**Your goal:** If a line in the entries contains the string "atât", include that line in your answer.

**Recorded data:**
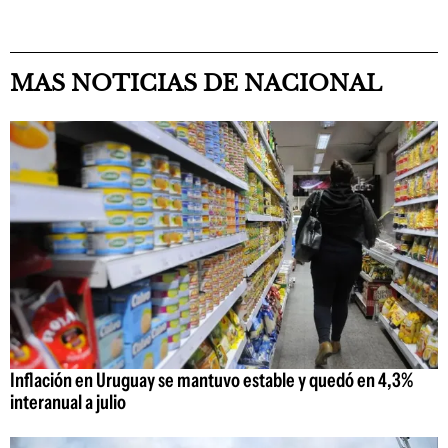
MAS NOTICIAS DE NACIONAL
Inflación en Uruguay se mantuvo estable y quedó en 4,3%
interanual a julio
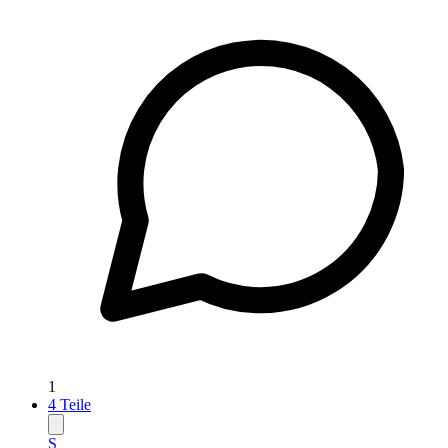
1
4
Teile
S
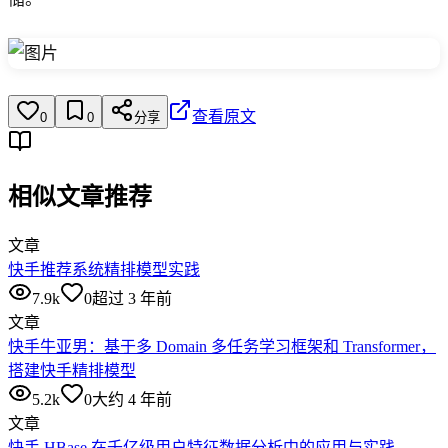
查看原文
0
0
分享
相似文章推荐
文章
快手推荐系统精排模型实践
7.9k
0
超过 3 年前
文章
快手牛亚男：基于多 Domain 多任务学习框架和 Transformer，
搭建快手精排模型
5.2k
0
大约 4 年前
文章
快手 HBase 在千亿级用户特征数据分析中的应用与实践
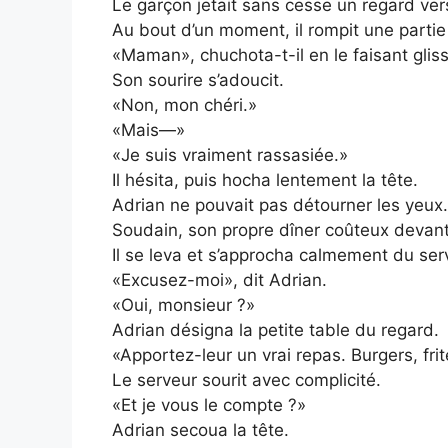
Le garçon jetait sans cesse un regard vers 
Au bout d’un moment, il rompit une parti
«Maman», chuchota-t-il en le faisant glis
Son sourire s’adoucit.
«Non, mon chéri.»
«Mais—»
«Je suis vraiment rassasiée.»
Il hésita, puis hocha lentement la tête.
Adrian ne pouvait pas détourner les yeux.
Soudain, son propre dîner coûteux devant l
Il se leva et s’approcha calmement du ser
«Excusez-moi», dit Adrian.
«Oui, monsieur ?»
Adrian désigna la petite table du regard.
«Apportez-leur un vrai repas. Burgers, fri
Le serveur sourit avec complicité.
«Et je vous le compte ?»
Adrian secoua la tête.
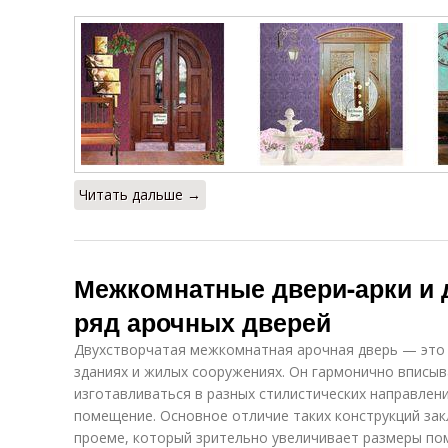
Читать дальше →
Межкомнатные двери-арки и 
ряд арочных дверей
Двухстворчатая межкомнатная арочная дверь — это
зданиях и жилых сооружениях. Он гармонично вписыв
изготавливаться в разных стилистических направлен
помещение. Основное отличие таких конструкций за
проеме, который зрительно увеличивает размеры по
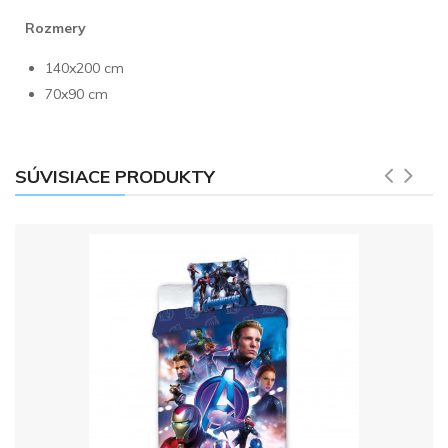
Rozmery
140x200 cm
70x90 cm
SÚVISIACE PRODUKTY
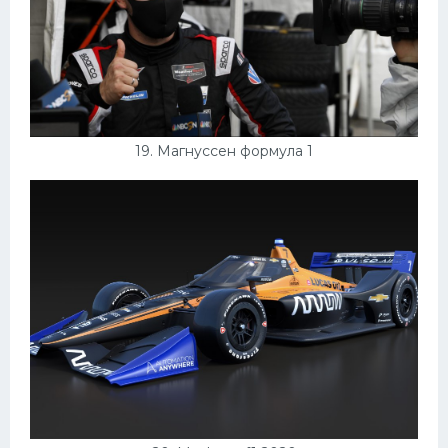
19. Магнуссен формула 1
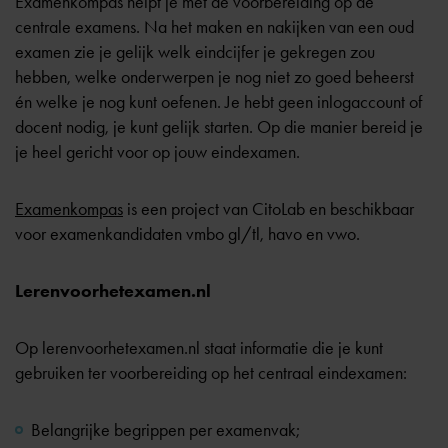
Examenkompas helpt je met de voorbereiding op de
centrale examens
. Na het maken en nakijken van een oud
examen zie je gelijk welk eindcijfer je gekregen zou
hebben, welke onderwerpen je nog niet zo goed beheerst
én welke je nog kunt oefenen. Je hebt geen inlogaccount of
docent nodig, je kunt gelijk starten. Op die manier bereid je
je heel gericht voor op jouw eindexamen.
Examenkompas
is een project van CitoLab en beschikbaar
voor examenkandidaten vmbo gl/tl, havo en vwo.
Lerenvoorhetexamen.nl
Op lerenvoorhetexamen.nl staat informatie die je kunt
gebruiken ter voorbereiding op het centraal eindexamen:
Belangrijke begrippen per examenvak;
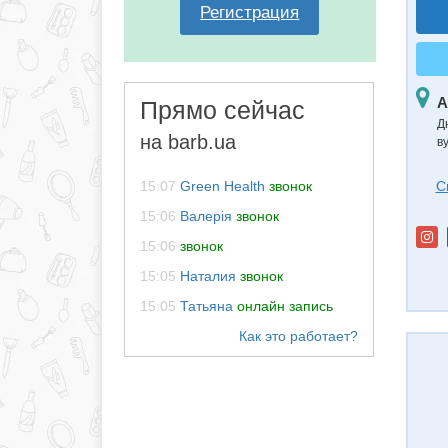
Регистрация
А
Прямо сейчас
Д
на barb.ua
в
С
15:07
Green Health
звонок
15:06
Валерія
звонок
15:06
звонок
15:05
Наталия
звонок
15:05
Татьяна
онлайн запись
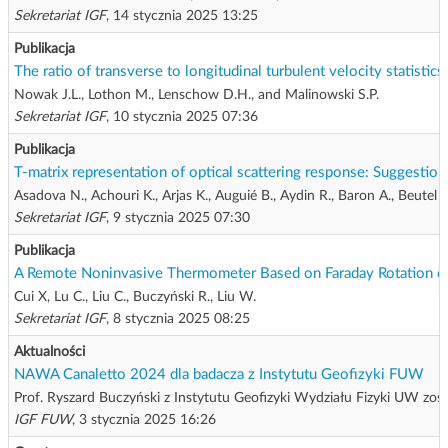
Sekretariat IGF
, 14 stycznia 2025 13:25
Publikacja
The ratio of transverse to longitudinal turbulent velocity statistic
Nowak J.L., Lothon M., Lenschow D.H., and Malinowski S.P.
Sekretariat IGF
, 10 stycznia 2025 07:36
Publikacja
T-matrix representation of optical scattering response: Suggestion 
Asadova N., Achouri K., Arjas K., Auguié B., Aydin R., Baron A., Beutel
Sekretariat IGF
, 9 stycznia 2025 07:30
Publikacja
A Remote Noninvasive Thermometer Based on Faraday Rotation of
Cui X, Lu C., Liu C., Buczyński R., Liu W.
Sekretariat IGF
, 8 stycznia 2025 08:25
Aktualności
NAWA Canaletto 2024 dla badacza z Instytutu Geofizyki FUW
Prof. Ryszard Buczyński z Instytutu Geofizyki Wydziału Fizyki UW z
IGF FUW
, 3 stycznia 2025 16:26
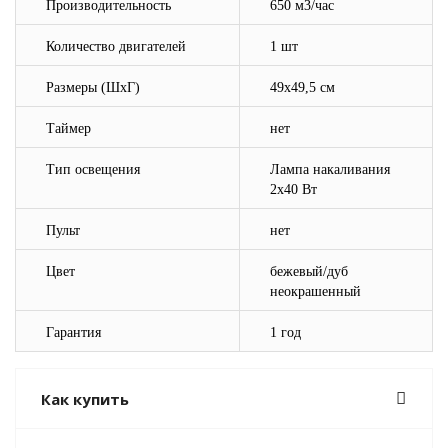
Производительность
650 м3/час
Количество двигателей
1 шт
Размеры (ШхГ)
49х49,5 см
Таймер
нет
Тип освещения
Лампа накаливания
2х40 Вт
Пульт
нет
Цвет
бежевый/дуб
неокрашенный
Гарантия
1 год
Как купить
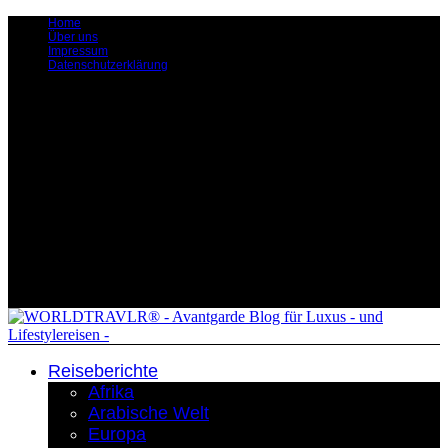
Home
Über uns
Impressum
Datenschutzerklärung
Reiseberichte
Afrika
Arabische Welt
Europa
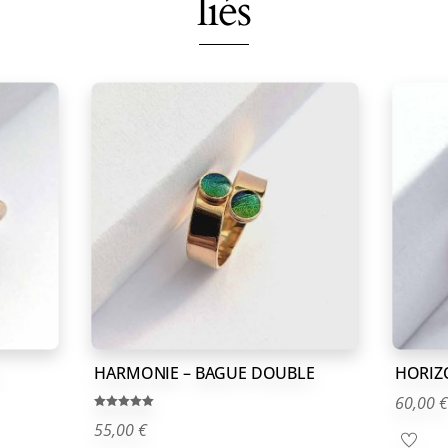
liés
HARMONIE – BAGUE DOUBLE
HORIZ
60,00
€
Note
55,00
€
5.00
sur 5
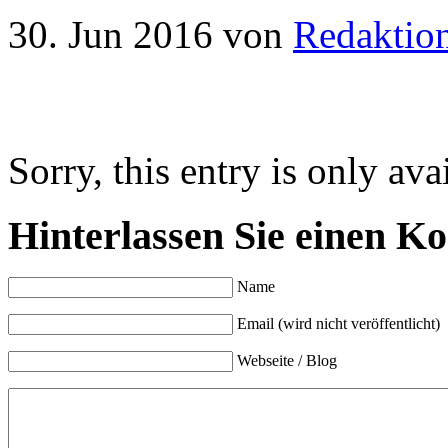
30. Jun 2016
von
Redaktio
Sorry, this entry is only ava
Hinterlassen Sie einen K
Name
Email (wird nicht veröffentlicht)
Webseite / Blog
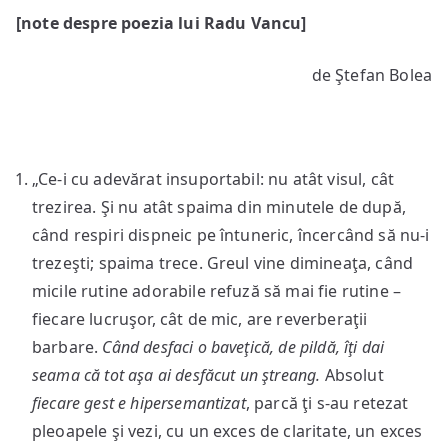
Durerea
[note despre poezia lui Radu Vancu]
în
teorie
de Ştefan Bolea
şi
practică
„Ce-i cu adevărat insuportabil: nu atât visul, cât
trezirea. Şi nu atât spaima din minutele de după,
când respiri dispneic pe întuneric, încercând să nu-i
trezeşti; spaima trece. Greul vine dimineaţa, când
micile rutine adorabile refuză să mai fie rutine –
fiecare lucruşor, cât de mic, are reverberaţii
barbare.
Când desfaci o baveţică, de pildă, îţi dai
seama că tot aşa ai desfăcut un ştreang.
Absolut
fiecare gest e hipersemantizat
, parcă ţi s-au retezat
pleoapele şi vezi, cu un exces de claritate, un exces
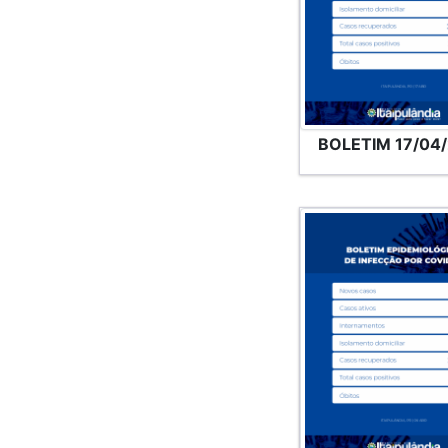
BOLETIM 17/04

**Solution to the exercise:**
„Ce-i cu adevărat insuportabil: nu atât visul, cât
trezirea. Şi nu atât spaima din minutele de după,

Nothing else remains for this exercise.